Find the lines of data that contain the string "uses", then list them.

Stored data entries:
-- Opening Marker --
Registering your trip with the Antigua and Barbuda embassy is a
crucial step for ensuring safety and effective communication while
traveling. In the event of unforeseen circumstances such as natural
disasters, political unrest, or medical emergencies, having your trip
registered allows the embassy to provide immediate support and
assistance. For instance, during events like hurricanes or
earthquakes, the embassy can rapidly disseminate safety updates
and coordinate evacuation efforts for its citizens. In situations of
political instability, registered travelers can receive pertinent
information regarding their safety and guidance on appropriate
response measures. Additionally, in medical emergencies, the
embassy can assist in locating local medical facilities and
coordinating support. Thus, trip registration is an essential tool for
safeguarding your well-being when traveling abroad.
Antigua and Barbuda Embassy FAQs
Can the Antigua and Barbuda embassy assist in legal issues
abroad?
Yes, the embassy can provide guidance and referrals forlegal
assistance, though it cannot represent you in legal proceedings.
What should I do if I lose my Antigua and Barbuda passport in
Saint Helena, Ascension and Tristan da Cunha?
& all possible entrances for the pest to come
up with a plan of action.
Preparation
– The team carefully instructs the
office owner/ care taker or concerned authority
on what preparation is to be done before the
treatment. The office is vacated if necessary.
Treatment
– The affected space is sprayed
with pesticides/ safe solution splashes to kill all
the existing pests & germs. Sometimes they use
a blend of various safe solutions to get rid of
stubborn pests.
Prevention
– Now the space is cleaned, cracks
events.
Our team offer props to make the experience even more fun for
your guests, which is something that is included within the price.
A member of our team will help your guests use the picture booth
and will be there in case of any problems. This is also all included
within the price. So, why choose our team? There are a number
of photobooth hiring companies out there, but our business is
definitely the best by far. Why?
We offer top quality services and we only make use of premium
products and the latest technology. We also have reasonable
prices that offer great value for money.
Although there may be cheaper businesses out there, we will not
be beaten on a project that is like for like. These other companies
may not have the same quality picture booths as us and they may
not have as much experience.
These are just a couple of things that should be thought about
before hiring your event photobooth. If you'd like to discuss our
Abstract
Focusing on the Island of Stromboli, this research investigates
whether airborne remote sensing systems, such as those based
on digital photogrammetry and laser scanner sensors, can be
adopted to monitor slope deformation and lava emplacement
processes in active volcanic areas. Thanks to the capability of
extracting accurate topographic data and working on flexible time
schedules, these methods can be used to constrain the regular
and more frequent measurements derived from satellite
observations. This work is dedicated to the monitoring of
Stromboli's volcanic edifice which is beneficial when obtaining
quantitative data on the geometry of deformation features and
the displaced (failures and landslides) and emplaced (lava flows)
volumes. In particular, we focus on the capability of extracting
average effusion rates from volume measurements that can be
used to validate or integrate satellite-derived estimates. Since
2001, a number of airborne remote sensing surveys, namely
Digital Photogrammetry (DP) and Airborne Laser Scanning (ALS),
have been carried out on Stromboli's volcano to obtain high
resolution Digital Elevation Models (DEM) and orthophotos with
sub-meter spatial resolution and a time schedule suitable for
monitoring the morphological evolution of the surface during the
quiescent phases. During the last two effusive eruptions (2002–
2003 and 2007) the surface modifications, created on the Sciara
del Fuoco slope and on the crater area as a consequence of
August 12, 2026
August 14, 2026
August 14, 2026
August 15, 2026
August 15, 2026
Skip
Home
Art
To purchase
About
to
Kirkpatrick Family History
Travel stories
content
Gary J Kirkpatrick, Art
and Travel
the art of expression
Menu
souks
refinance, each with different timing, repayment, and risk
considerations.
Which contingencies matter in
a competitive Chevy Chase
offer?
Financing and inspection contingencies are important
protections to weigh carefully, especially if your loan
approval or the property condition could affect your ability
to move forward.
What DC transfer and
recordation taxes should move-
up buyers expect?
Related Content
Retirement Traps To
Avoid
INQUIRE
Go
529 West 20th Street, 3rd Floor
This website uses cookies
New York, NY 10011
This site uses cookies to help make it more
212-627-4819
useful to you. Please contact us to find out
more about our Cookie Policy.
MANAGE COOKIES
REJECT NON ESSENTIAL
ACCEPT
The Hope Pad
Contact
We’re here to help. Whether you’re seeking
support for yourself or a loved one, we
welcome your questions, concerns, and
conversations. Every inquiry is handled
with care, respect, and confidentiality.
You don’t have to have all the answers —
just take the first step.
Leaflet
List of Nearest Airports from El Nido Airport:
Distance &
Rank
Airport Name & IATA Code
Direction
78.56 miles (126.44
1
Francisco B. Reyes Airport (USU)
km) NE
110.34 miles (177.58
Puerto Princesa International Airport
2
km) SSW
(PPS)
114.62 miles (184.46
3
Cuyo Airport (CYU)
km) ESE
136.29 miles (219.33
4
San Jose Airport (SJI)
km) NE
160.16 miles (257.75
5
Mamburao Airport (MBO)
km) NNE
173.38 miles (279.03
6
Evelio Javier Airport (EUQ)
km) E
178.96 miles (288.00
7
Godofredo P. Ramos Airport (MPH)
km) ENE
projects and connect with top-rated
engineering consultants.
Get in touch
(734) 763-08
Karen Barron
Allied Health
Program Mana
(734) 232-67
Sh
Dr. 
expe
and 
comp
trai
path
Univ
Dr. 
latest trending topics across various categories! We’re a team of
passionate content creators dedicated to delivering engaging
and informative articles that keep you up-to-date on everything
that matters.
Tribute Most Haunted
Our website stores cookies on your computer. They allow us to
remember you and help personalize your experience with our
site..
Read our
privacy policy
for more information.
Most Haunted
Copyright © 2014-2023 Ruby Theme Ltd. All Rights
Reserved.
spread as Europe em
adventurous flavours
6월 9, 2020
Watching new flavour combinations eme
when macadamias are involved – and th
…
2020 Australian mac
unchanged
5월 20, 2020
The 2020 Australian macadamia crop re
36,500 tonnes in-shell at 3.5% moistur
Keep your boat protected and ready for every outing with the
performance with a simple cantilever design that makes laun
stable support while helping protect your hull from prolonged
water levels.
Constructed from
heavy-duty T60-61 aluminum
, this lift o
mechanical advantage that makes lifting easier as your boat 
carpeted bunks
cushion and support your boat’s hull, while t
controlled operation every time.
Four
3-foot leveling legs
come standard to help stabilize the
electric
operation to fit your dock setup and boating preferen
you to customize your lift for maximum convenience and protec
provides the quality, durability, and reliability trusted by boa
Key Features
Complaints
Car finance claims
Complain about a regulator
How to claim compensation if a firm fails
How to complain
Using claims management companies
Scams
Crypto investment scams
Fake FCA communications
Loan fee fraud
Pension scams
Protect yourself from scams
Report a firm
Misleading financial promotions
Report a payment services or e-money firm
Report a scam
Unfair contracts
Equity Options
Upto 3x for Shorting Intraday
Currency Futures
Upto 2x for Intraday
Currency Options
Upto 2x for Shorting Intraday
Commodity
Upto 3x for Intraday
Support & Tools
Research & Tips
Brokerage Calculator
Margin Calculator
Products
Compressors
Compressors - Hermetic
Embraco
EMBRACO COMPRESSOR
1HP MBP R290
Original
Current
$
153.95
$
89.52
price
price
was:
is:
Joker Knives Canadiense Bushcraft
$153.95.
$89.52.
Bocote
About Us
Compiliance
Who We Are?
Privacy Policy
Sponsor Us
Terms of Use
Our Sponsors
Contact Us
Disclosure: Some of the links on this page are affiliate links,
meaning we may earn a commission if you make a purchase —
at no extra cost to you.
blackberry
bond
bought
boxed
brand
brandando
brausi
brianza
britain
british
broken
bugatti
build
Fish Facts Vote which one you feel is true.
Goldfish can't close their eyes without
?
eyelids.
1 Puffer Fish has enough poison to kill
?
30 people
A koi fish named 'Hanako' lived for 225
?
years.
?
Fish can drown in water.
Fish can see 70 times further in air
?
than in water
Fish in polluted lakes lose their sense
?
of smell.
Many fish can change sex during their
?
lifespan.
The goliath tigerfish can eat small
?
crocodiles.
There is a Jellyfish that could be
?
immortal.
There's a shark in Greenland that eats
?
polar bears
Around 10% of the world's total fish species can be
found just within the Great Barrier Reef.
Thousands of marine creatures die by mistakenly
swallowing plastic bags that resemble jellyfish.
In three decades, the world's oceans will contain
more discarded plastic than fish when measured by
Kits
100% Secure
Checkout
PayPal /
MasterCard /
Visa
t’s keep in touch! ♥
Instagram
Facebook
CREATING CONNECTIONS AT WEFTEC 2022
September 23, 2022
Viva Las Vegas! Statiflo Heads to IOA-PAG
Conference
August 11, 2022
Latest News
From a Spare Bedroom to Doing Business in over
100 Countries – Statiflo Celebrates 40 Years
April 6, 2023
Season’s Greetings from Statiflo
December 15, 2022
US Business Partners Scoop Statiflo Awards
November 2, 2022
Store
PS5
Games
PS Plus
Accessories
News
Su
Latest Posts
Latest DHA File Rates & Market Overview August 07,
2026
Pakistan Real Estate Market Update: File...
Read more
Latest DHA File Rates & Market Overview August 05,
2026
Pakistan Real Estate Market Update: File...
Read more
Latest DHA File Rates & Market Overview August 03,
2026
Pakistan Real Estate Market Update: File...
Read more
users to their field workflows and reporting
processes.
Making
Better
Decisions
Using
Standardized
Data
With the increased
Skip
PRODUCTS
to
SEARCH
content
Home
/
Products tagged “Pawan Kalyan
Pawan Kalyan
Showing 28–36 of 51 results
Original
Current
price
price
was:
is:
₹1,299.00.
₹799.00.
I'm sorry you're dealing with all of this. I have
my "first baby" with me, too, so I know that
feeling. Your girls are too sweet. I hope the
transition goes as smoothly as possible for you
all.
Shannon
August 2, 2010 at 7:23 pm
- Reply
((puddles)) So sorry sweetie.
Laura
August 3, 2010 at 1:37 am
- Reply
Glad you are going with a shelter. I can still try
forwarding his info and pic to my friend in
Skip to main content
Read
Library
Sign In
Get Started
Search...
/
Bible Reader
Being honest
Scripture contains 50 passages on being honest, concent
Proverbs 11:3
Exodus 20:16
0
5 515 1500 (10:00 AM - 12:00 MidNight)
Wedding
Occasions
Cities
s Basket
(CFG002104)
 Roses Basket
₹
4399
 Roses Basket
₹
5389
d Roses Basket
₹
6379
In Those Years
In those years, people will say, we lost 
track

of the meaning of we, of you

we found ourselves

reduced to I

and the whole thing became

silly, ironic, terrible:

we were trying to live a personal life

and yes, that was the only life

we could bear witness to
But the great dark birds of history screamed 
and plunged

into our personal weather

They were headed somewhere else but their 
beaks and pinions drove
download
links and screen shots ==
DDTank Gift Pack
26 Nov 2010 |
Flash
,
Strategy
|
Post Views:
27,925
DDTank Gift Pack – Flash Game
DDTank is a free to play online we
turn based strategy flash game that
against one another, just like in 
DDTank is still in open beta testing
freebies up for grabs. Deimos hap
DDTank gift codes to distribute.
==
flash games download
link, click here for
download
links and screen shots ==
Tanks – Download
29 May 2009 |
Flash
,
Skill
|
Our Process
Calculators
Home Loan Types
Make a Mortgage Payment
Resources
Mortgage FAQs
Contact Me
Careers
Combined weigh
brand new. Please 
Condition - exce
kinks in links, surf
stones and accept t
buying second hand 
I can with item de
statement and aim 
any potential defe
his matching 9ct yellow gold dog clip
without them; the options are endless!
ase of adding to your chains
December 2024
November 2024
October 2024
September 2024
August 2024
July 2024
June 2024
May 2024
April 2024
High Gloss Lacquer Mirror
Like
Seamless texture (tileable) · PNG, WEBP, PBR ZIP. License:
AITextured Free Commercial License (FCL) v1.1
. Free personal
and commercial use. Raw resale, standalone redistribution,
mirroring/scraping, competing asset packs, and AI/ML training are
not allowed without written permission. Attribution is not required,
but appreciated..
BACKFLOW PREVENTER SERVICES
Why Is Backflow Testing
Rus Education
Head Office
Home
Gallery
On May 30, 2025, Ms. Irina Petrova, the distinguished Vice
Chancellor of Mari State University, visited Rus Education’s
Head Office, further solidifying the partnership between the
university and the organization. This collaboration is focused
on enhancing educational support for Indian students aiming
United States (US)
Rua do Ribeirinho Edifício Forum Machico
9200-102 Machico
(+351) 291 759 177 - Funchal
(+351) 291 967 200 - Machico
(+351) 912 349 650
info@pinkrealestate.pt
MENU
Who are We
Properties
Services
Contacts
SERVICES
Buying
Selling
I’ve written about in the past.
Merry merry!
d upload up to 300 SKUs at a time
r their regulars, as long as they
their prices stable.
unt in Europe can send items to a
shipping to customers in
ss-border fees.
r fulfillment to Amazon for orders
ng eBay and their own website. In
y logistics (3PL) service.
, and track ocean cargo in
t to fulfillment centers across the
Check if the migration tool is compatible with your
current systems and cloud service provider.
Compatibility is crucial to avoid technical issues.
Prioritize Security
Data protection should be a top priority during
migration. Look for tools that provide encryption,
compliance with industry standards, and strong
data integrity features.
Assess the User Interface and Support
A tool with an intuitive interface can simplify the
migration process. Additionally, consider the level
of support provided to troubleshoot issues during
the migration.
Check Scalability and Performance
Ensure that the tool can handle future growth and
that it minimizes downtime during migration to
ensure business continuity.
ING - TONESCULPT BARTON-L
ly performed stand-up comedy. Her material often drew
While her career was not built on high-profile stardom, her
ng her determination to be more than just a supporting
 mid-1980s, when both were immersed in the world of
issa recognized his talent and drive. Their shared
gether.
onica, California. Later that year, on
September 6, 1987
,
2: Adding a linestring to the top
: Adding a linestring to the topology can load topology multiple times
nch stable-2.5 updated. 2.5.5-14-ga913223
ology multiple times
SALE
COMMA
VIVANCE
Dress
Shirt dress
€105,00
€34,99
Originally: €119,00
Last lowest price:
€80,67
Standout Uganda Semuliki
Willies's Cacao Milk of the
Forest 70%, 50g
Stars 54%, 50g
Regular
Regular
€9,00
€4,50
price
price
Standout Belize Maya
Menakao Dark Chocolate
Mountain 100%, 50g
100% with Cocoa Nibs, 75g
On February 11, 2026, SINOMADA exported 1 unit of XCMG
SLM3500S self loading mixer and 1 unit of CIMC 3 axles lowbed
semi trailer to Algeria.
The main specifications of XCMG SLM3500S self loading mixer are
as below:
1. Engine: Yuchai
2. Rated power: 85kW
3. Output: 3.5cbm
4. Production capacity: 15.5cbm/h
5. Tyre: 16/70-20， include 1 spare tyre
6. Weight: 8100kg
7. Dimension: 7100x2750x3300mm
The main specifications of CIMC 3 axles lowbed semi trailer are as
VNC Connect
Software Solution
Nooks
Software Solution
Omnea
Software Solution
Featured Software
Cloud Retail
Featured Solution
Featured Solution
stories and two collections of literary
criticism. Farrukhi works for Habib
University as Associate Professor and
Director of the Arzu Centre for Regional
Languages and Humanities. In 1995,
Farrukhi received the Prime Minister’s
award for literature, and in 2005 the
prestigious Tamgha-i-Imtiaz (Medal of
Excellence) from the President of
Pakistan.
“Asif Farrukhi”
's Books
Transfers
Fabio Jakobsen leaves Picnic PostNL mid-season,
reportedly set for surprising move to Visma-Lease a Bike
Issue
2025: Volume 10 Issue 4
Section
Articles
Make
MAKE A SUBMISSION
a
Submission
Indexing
-- Closing Marker --
**Task response**
This website uses cookies
This site uses cookies to help make it more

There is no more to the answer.